Following cases of mycoplasma contamination in the 1970s, endotoxin concerns in the 1980s, and bovine spongiform encephalopathy (BSE) scares in the 1990s, the biopharmaceutical industry continues to push for thorough and transparent information about the origin of raw materials used in the manufacture of therapeutics. In particular, companies often ask cell culture media suppliers for documentation of the animal-origin free (AOF) status of media and reagent components. Many biotherapeutics manufacturers have begun applying varying definitions and standards of AOF, however, depending on the regulatory authorities they work with and their own level of concern; many companies also have begun to demand detailed information about the complete supply chain of components used in media and reagents. The consequences of these in-depth investigations can be significant in terms of the cost and availability of materials. To help navigate what is possible and practical, this article reviews the levels of inquiry required for selecting AOF cell culture components; how to qualify and validate the claims; and finally, ways to help balance risks with patient safety without affecting product availability.
In addition, media suppliers are now being asked to provide cell culture media in which all the components of the cell culture media meet the standard of secondary level AOF. This term has no universal definition, but for the purposes of this article, secondary level AOF will be used to refer to media components that have been manufactured without the use of products derived directly from animals. For example, if a protein component has been manufactured using recombinant E. coli grown in a culture containing no animal-based peptones, the component is classified as secondary level AOF.
As suppliers and manufacturers have gained a better understanding of the media manufacturing process and how to remove AO components, the desire has emerged to go even further. The most challenging standard of AOF is the tertiary level, which requires media manufacturers to ensure that none of the components used to manufacture the raw materials are derived from an animal.

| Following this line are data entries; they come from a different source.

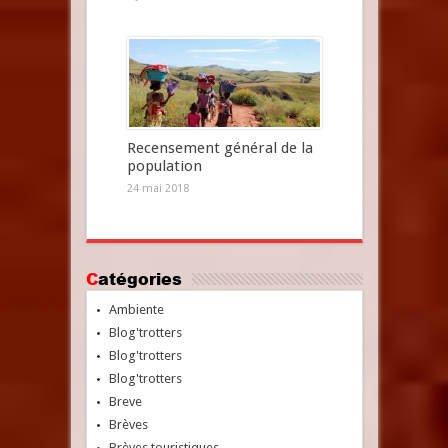
Recensement général de la
population
24 mai 2018
Catégories
Ambiente
Blog'trotters
Blog'trotters
Blog'trotters
Breve
Brèves
Brèves touristiques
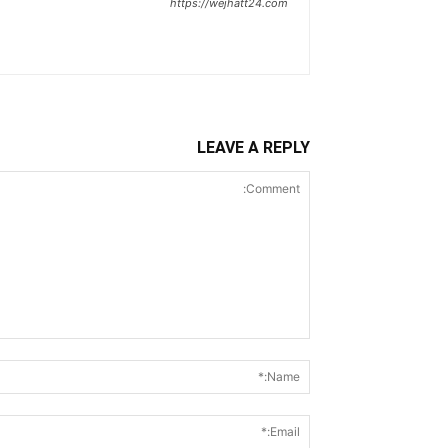
https://wejhatt24.com
LEAVE A REPLY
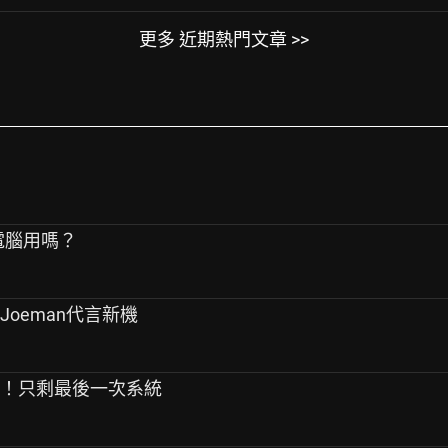
更多 近期熱門文章 >>
連電腦用嗎？
Joeman代言新機
生！只剩最後一次系統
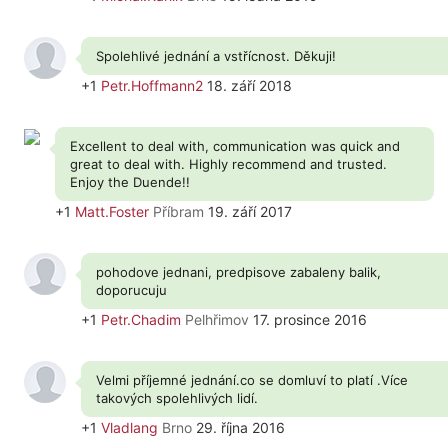
Spolehlivé jednání a vstřícnost. Děkuji!
+1
Petr.Hoffmann2
18. září 2018
Excellent to deal with, communication was quick and
great to deal with. Highly recommend and trusted.
Enjoy the Duende!!
+1
Matt.Foster
Příbram
19. září 2017
pohodove jednani, predpisove zabaleny balik,
doporucuju
+1
Petr.Chadim
Pelhřimov
17. prosince 2016
Velmi příjemné jednání.co se domluví to platí .Více
takových spolehlivých lidí.
+1
Vladlang
Brno
29. října 2016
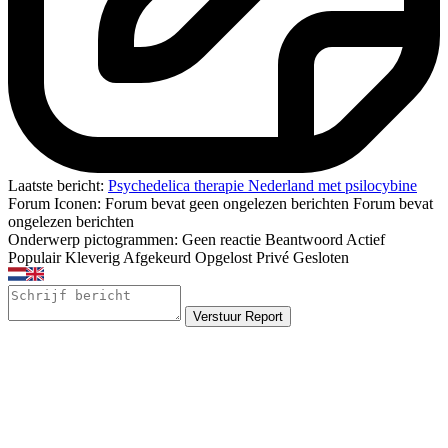
Laatste bericht:
Psychedelica therapie Nederland met psilocybine
Forum Iconen:
Forum bevat geen ongelezen berichten
Forum bevat
ongelezen berichten
Onderwerp pictogrammen:
Geen reactie
Beantwoord
Actief
Populair
Kleverig
Afgekeurd
Opgelost
Privé
Gesloten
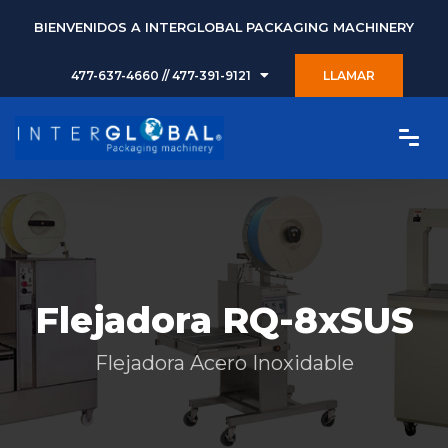
BIENVENIDOS A INTERGLOBAL PACKAGING MACHINERY
477-637-4660 // 477-391-9121
LLAMAR
Flejadora RQ-8xSUS
Flejadora Acero Inoxidable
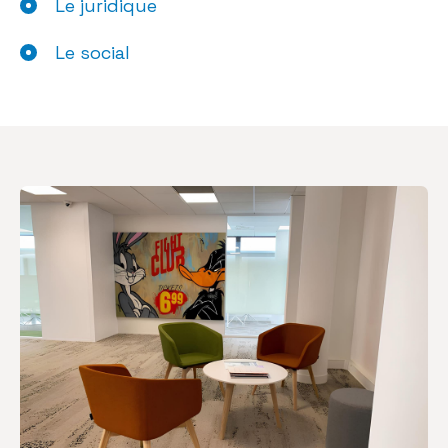
Le juridique
Le social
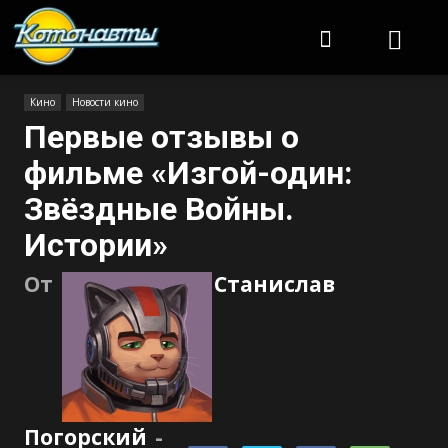
Котонавты
Кино
Новости кино
Первые отзывы о
фильме «Изгой-один:
Звёздные Войны.
Истории»
От
Станислав
Погорский
-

In practice, this would mean that the protein in the example above would only be considered tertiary AOF if the AOF peptone were derived from a recombinant process in which none of the ingredients in the broth used to make the peptone were directly derived from an animal.
It is good that the precise AOF status of media components be understood and documented, and that there be a high level of transparency regarding manufacturing change for raw materials. It should be noted, however, there have been no indications that AO materials at the tertiary level constitute any safety hazard in cell culture–based pharmaceutical products. To provide anything above the secondary level of AOF requires a significant audit trail including reviews of bill of materials and various manufacturing steps, which are currently not specifically required by any regulatory agency. Currently, tertiary level AOF components are not being actively demanded by many manufacturers of biotherapeutics mainly because of how difficult it is to establish, control, monitor, and maintain supplies of such products.

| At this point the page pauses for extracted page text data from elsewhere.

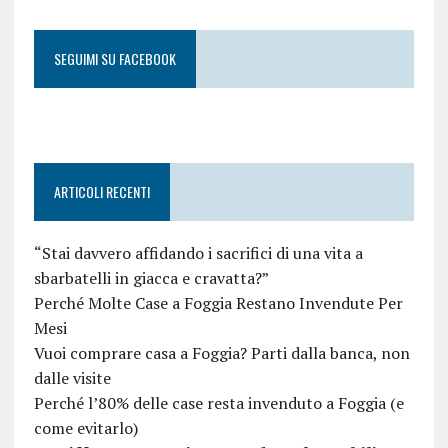
SEGUIMI SU FACEBOOK
ARTICOLI RECENTI
“Stai davvero affidando i sacrifici di una vita a
sbarbatelli in giacca e cravatta?”
Perché Molte Case a Foggia Restano Invendute Per
Mesi
Vuoi comprare casa a Foggia? Parti dalla banca, non
dalle visite
Perché l’80% delle case resta invenduto a Foggia (e
come evitarlo)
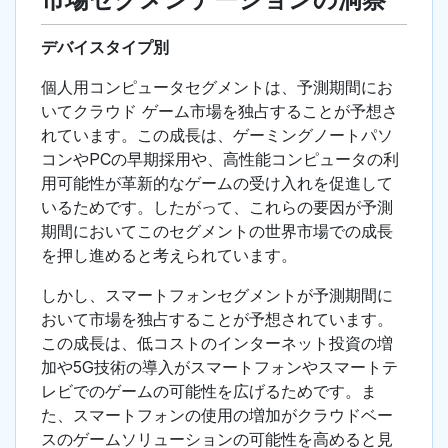
デバイスタイプ別
個人用コンピュータセグメントは、予測期間にお
いてクラウド ゲーム市場を独占することが予想さ
れています。この成長は、ゲーミングノートパソ
コンやPCの早期採用や、高性能コンピュータの利
用可能性が革新的なゲームの受け入れを促進して
いるためです。したがって、これらの要因が予測
期間においてこのセグメントの世界市場での成長
を押し進めると考えられています。
しかし、スマートフォンセグメントが予測期間に
おいて市場を独占することが予想されています。
この成長は、低コストのインターネット投資の増
加や5G技術の導入がスマートフォンやスマートテ
レビでのゲームの可能性を広げるためです。ま
た、スマートフォンの使用の増加がクラウドベー
スのゲームソリューションの可能性を高めると見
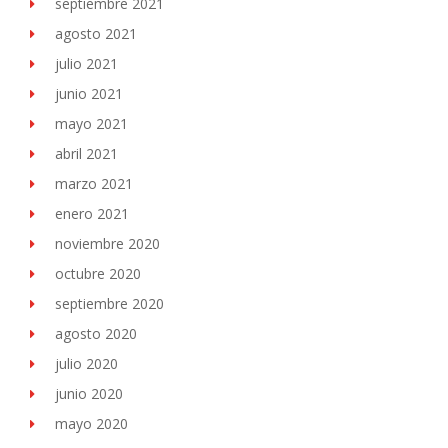
septiembre 2021
agosto 2021
julio 2021
junio 2021
mayo 2021
abril 2021
marzo 2021
enero 2021
noviembre 2020
octubre 2020
septiembre 2020
agosto 2020
julio 2020
junio 2020
mayo 2020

What Levels of AOF are Achievable? A Practical Example
Insulin is widely used in mammalian cell culture to delay apoptosis and thereby increase productivity. In the past 20 years, because methods of producing recombinant human insulin have come to the forefront, there has been a shift away from using bovine- or porcine-derived insulin.4 Recombinant insulin is generally a primary level AOF component. However, as worries about TSE and other animal-origin contaminants have increased, many biopharmaceutical companies have begun to ask media suppliers to consider producing secondary level AOF insulin, even though the therapeutic standard insulin that patients receive as an injectable remains primary level AOF.
Currently, one major insulin manufacturer is using a recombinant form of non-animal derived trypsin to produce a secondary level AOF insulin for bioprocess use. This secondary level AOF version is more expensive and less readily available than primary level AOF insulin. The India-based pharmaceutical company Biocon is developing a secondary level AOF insulin. Once it is available, biotherapeutics manufacturers will have another source for secondary AOF level insulin.
If all the media components and enzymes used in processing insulin were derived from fermentations that use AOF components, this would produce tertiary level AOF insulin. In the future, insulin manufacturers may consider this option as a way to gain a competitive advantage. The perceived risk of contamination is still very low, however, so one might question whether continuing down this path to greater and greater levels of AOF status will provide sufficient benefits to justify the effort.